Physical characteristics
- Source: Rajaji Range, Sivalik Hills
- • location: Saharanpur district, Uttar Pradesh
- • coordinates: 35°05′N 77°08′E﻿ / ﻿35.083°N 77.133°E
- Mouth: Yamuna river
- • location: Sector-150, Noida, India
- • coordinates: 28°24′50″N 77°29′46″E﻿ / ﻿28.41389°N 77.49611°E
- Length: 400 km (250 mi)
- Basin size: 7,083 km^{2} (2,735 sq mi)

= Hindon River =

Hindon River is an Indian river that originates from the Shakumbhari Devi Range (in Upper Sivaliks foothills of Himalayas) in Saharanpur district of Uttar Pradesh and falls into Yamuna river near Gautam Buddha University in Noida.

==Background==

===Etymology===

Hindon comes from its ancient name Harnadi.

===History===
An Indus Valley civilization (fl. 3300–1300 BCE) site, Alamgirpur is located along the Hindon River, 28 km from Delhi.

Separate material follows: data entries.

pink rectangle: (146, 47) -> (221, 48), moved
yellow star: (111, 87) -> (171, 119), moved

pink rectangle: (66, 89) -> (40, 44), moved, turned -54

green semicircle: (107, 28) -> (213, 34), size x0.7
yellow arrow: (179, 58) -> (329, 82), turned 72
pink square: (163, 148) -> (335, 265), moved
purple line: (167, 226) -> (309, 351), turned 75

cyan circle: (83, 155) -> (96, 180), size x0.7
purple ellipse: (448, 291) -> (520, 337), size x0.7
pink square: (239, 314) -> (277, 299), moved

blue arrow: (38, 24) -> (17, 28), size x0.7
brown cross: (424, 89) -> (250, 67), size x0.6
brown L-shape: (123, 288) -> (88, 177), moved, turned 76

During 1857–58, Ghaziabad city was a scene of fighting during the Indian Mutiny, when Indian soldiers in the Bengal Army that were under the British East India Company mutinied but soon turned into a widespread uprising against British rule in India. The Hindon River, in particular, was the site of several skirmishes between Indian troops and British soldiers in 1857 including the Battle of Badli-ki-Serai and today, the graves of the British soldiers and officers can still be seen. Ghaziabad's place in Northern Indian history is assured by the birth of many freedom fighters who played a role in various revolutions all dedicated to the attainment of freedom for all who have lived – and are still living – there.

===Mythology===

Near Sardhana lies the ancient Mahadev Temple that is believed to be dating from the Mahabharata period, and where the Pandavas prayed before leaving for the Lakshagrih, the notorious palace made of lac by Duryodhana, at the confluence of the Hindon (previously known as Harnandi) and Krishna rivers (Kali River, Kali Nadi) at Varnavrat, the present Barnava, and where the prince resided with their mother Kunti.

==Hydrology==

===Topography===

It is entirely rainfed, having an approximate catchment area of 7083 km2.

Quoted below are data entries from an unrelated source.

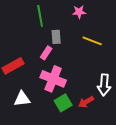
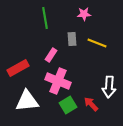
gray rectangle: (56, 37) -> (72, 39), moved
white triangle: (22, 99) -> (27, 101), size x1.4
red arrow: (86, 102) -> (91, 104), turned 77

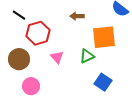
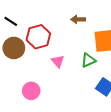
black line: (19, 15) -> (11, 21), moved
brown circle: (19, 59) -> (14, 48), moved

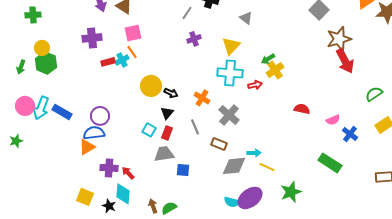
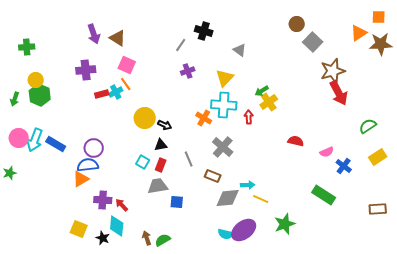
pink square: (133, 33) -> (127, 65), turned 36
red arrow: (255, 85) -> (249, 117), turned -80
orange cross: (202, 98) -> (204, 118), moved
black triangle: (167, 113) -> (161, 145), turned 40

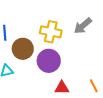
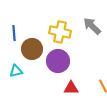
gray arrow: (83, 26) -> (92, 26), turned 84

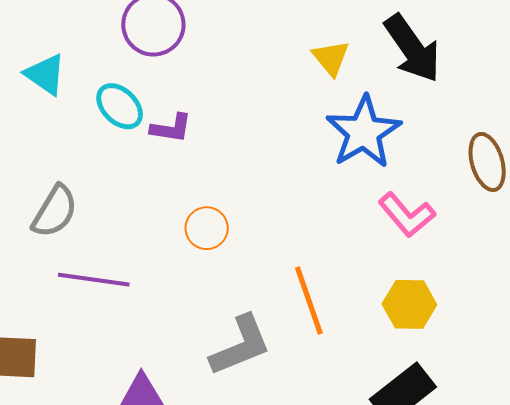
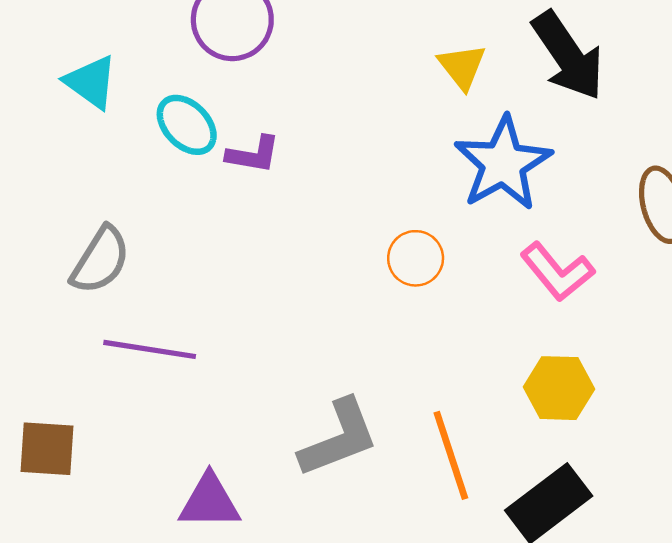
orange circle: (207, 228) -> (416, 258), moved
orange line: (309, 300) -> (451, 455), moved

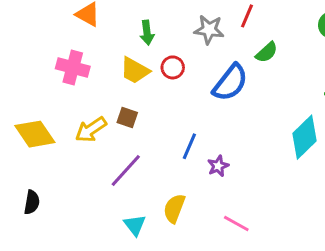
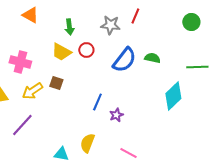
green semicircle: (267, 52) -> (152, 58), moved, turned -126
pink cross: (73, 67) -> (20, 62), moved
purple line: (126, 170) -> (22, 125), moved
cyan triangle: (135, 225) -> (61, 154), turned -42

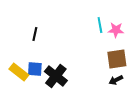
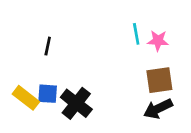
black arrow: (116, 80) -> (158, 109), size x1.5

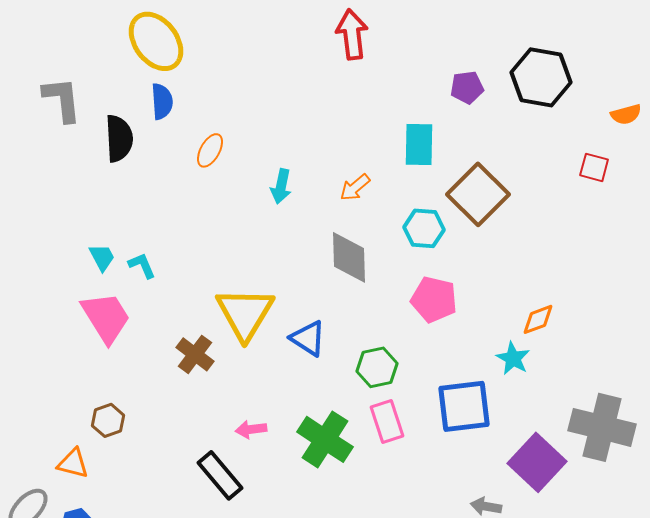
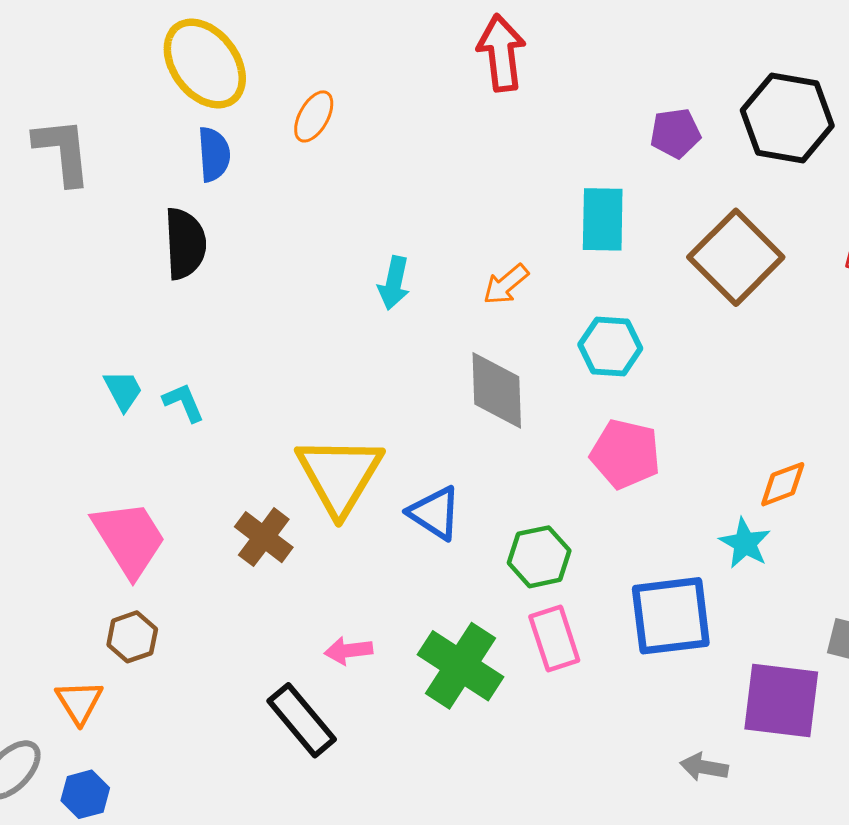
black semicircle: (119, 138) -> (185, 244), moved
orange ellipse: (210, 150) -> (314, 116), moved
brown square: (478, 194) -> (736, 257), moved
pink trapezoid: (106, 317) -> (129, 539), moved
purple square: (537, 462) -> (781, 701), turned -36
orange triangle: (73, 463) -> (79, 702), turned 44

It flows between Ganges and Yamuna rivers for 400 km through Muzaffarnagar district, Meerut district, Baghpat district, Ghaziabad district and Gautam Buddh Nagar district before it joins Yamuna river at Sector-150, Noida. The Hindon Air Force Base of the Indian Air Force also lies on its bank in the Ghaziabad district on the outskirts of Delhi.

===Tributaries===

The Kali river is a tributary of Hindon. Kali originates in the Rajaji Range of Sivalik Hills and travels about 150 km passing through Saharanpur, Muzaffarnagar, Meerut and Bagpat districts, merges with Hindon River at Pithlokar near Sardhana. After that Hindon merges with the Yamuna River in Noida. The Kali river is also highly polluted and adds to the pollution of the Hindon, as it passes through a populated and industrial belt of Uttar Pradesh.

==Issues==

===Pollution===

Ten major drains of Ghaziabad dump sewage and electronic waste including 310 industries which discharge toxic industrial effluents, with poor treatment as the sewage treatment plant do not operate at their full capacity. The major polluters include Tronica City Apparel Park, pulp, tanneries and dyeing industries.

===Dead biodiversity===

Dissolved oxygen levels are zero throughout the length of this river due to the heavy toxic load, thus killing the biological diversity of river ecology.

==Conservation==

===Campaigns ===

Several NGOs are running campaigns for the rejuvenation this river, such as the Hindon, Kali and Krishna Bachao Abhiyan (Save the Hindon, Kali and Krishna rivers) campaign by the locals. NGOs with RWA are working to make locals aware and trying to remove solid non-biodegradable wastes like plastic from the river while encouraging farmers to reduce the use of chemical fertilizes and pesticides near the flood plains.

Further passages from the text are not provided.